2. Konsumsi karet alam domestik
Konsumsi karet alam domestik diduga akan berpengaruh negatif terhadap
volume ekspor karet alam Indonesia. Bila konsumsi karet alam domestik
meningkat, maka volume ekspor akan berkurang. Sebaliknya, bila konsumsi karet
alam domestik berkurang maka volume ekspor akan bertambah.
3. Nilai tukar Rupiah terhadap Dollar Amerika Serikat
Nilai tukar diduga akan berpengaruh negatif terhadap volume ekspor karet
alam Indonesia. Bila nilai tukar mengalami penguatan maka volume ekspor akan
berkurang. Sebaliknya bila nilai tukar mengalami penurunan/pelemahan maka
volume ekspor akan bertambah .
4. Volume ekspor karet alam bulan sebelumnya
Volume ekspor bulan sebelumnya diduga akan berpengaruh positif terhadap
volume ekspor karet alam Indonesia bulan ini. Bila volume ekspor bulan
sebelumnya tinggi, maka volume ekspor bulan ini juga meningkat. Demikian
sebaliknya bila volume ekspor bulan sebelumnya rendah maka volume ekspor
bulan ini juga akan turun.
5. Harga karet alam domestik
Hipotesis yang dibangun untuk variabel ini adalah harga karet alam domestik
diduga akan berpengaruh negatif terhadap volume ekspor karet alam Indonesia.
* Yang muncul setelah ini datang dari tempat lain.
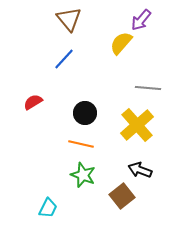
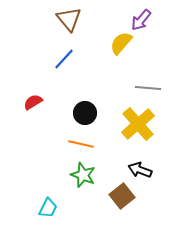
yellow cross: moved 1 px right, 1 px up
Bila harga karet alam meningkat maka volume ekspor akan berkurang, sebaliknya
bila harga karet alam turun maka volume ekspor akan bertambah.
6. Harga karet alam dunia
Dilihat dari sisi penawaran, harga karet alam dunia diduga akan berpengaruh
positif terhadap volume ekspor karet alam Indonesia. Bila harga karet alam dunia
naik, maka volume ekspor juga meningkat. Sebaliknya bila harga karet alam dunia
turun, volume ekspor juga turun.
7. Harga karet sintetis dunia
Sebagai substitusi dari karet alam, harga karet sintetis diduga akan
berpengaruh positif terhadap volume ekspor karet alam. Bila harga karet sintetis
naik, maka volume ekspor karet alam akan meningkat. Sebaliknya bila harga karet
sintetis turun maka volume ekspor akan berkurang.